---------- Materials provided ----------
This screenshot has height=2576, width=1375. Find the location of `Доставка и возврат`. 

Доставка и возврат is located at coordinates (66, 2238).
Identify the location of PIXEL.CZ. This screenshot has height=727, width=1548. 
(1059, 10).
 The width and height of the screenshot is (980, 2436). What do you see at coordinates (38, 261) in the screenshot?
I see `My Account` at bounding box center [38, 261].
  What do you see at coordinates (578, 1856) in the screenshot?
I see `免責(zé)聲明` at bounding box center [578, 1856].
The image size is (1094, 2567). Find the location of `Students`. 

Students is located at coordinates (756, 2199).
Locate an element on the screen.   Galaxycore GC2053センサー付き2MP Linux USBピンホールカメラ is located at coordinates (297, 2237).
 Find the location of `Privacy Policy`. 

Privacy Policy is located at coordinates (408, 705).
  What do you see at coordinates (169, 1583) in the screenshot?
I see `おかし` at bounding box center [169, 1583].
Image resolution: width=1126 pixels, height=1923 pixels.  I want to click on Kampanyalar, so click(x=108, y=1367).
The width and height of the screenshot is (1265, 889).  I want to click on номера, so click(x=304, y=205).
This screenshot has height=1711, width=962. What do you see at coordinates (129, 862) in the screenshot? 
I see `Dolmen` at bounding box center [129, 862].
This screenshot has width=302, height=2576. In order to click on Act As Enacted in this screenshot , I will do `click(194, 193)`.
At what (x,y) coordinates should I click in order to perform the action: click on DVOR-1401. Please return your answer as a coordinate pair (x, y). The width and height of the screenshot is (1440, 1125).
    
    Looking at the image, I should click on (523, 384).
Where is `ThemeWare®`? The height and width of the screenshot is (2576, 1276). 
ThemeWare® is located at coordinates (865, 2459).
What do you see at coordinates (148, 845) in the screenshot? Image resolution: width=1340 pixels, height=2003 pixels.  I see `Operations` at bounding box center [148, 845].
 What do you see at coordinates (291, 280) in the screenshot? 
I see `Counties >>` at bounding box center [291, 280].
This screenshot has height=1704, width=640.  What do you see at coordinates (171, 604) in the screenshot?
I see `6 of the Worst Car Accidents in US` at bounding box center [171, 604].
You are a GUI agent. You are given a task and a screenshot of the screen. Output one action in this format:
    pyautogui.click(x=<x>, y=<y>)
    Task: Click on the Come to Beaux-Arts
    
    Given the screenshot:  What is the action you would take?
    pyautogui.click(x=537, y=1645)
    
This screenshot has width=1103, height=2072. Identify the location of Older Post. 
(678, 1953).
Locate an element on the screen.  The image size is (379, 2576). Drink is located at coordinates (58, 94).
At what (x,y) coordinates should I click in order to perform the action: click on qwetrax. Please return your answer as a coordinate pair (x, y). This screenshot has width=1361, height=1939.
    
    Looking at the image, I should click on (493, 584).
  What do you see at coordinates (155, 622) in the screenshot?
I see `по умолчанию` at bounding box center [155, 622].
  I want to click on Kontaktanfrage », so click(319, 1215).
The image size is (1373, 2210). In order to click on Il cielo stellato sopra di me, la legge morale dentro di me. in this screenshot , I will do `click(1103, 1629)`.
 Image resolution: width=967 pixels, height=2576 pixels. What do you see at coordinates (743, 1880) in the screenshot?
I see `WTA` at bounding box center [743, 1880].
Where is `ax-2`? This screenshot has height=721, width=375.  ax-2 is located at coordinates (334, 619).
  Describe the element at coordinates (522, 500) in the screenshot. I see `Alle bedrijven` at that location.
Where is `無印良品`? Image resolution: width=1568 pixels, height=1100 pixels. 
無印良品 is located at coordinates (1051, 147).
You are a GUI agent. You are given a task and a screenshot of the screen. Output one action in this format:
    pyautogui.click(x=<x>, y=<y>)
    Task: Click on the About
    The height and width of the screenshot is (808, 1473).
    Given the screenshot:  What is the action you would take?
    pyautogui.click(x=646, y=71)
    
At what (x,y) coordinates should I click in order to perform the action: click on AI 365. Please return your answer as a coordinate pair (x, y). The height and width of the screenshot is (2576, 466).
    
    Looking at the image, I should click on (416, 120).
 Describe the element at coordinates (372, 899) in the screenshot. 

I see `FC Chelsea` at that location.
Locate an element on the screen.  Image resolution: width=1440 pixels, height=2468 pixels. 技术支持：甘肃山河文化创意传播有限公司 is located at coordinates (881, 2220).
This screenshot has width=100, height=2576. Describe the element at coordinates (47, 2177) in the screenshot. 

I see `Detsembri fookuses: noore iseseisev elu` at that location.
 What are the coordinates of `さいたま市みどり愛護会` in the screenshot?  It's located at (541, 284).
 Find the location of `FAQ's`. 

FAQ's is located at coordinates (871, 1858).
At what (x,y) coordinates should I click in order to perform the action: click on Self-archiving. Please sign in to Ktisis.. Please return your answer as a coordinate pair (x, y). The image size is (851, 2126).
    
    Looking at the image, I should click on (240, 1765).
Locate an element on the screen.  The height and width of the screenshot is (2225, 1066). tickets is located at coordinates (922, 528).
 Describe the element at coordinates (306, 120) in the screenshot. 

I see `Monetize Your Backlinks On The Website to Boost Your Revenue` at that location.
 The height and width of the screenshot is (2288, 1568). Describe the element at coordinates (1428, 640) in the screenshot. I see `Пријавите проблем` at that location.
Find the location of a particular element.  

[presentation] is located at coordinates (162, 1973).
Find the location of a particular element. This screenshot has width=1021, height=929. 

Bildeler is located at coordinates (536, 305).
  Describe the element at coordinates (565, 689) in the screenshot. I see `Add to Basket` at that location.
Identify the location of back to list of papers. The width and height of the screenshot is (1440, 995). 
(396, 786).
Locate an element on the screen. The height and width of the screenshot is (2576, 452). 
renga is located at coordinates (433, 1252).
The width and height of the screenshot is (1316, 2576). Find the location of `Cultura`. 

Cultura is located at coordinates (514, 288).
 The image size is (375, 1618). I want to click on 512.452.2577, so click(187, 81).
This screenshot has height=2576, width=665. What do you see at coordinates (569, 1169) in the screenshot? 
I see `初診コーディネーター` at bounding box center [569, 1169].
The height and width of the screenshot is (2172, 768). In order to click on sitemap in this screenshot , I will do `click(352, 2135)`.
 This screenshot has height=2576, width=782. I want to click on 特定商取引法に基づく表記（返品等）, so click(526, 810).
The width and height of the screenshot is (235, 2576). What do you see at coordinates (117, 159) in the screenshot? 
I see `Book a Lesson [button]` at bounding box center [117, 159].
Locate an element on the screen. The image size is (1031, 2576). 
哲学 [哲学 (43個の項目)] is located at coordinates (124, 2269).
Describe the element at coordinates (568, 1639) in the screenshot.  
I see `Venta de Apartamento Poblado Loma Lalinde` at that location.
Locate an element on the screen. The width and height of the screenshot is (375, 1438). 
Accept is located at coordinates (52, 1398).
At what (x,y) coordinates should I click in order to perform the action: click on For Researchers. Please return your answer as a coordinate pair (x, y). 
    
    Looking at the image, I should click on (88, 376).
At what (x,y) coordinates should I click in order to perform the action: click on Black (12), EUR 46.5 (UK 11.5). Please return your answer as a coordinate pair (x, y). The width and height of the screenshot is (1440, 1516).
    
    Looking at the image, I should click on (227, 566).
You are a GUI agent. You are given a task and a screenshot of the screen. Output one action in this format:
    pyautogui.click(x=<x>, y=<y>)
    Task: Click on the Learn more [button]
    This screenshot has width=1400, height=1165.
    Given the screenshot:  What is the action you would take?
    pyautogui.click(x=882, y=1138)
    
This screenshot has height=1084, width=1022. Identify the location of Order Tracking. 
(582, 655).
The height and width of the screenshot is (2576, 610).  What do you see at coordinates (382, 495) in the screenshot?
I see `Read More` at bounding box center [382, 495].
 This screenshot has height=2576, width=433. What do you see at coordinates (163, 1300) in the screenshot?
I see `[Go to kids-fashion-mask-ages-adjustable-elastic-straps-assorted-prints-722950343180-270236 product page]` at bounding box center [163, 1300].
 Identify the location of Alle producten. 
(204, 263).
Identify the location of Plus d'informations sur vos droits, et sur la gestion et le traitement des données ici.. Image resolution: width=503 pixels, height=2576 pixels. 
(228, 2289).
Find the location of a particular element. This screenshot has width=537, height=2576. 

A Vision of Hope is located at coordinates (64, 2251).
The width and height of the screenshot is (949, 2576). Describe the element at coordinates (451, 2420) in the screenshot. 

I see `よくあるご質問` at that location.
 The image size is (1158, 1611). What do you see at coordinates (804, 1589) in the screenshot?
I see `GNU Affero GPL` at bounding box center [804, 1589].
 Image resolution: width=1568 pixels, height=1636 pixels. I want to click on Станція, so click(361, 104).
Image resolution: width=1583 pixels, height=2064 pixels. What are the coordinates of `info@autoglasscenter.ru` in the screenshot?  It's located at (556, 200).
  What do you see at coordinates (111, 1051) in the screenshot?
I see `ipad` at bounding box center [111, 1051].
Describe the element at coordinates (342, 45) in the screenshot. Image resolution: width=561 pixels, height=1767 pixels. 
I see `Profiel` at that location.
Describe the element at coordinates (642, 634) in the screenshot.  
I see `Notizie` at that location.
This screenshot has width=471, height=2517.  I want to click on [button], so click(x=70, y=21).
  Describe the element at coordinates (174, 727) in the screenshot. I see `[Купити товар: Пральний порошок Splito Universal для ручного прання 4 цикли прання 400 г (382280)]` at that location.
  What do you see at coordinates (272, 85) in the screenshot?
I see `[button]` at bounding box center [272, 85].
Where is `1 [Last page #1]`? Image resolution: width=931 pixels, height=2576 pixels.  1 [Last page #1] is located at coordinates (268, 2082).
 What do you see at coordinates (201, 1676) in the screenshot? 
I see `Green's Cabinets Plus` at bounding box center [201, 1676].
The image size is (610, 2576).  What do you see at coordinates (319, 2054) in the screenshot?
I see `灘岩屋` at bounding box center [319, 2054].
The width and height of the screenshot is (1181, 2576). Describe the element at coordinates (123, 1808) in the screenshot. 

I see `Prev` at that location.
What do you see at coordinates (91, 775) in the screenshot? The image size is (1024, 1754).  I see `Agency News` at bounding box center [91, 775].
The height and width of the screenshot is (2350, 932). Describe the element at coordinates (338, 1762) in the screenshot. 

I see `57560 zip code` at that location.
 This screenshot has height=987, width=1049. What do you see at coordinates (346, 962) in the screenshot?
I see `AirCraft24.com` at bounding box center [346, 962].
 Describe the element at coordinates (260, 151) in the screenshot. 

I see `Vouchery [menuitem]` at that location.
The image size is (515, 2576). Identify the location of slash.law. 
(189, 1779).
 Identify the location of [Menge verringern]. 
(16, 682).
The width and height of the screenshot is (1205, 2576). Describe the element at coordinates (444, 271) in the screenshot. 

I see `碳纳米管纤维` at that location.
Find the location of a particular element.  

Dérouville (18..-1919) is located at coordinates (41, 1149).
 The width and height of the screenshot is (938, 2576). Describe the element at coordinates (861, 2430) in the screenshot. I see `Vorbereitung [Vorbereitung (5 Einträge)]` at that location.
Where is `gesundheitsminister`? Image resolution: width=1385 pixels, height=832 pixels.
----------
From the records above, retype only the lines starting at the line that contains "pixels, height=1100 pixels." and ending at the line that contains "Task: Click on the About", both included.

Where is `無印良品`? Image resolution: width=1568 pixels, height=1100 pixels. 
無印良品 is located at coordinates (1051, 147).
You are a GUI agent. You are given a task and a screenshot of the screen. Output one action in this format:
    pyautogui.click(x=<x>, y=<y>)
    Task: Click on the About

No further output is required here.